Reprint from THE "HOW-TO-DO-IT" BOOKS

PRACTICAL MECHANICS FOR BOYS
By J. S. ZERBE, M.E.

A book which treats, in a most practical and fascinating manner all subjects pertaining to the "King of Trades"; showing the care and use of tools; drawing; designing, and the laying out of work; the principles involved in the building of various kinds of structures, and the rudiments of architecture. It contains over two hundred and fifty illustrations made especially for this work, and includes also a complete glossary of the technical terms used in the art. The most comprehensive volume on this subject ever published for boys.

Copyright, 1914, by
THE NEW YORK BOOK COMPANY

Publisher's disclaimer: Content provided is dated and is for information purposes only.

I - II - III - IV - V - VI - VII - VIII - IX - X - XI - XII - XIII - XIV - XV - XVI - XVII

PRACTICAL MECHANICS FOR BOYS

CHAPTER IX

TREATMENT AND USE OF METALS

Annealing.—A very important part of the novice's education is a knowledge pertaining to the annealing of metals. Unlike the artisan in wood, who works the materials as he finds them, the machinist can, and, in fact, with many of the substances, must prepare them so they can be handled or cut by the tools.

Annealing is one of the steps necessary with all cutting tools, and it is an absolute requirement with many metals for ordinary use, as well as for many other articles like glass. This is particularly true in the use of copper.

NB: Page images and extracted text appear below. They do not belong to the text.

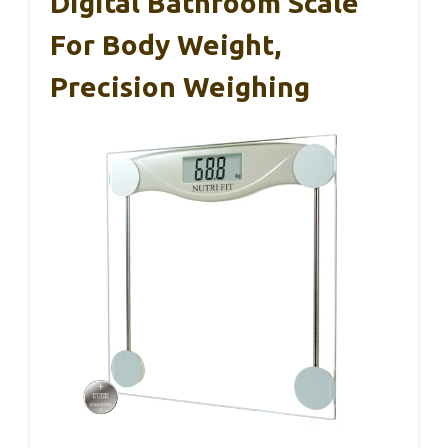
Digital Bathroom Scale
For Body Weight,
Precision Weighing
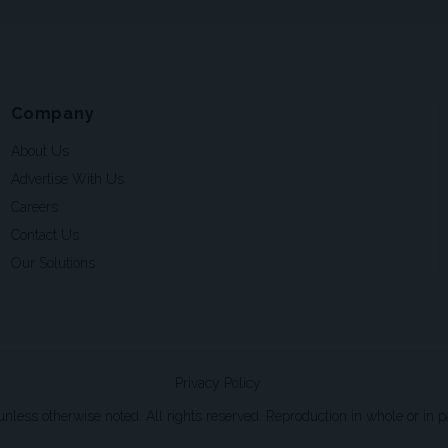
Company
About Us
Advertise With Us
Careers
Contact Us
Our Solutions
Privacy Policy
ss otherwise noted. All rights reserved. Reproduction in whole or in par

Toughness and Elasticity.—It means the putting of metals in such a condition that they will not only be less brittle, but also tougher and more elastic. Many substances, like glass, must be annealed before they can be put in condition for use, as this material when first turned out is so brittle that the slightest touch will shatter it, so that it must be toughened.

Malleable or wrought iron, if subjected to pressure, becomes brittle, and it is necessary to anneal it. Otherwise, if used, for instance, for boiler plates, from the rolled sheets, it would stand but little pressure.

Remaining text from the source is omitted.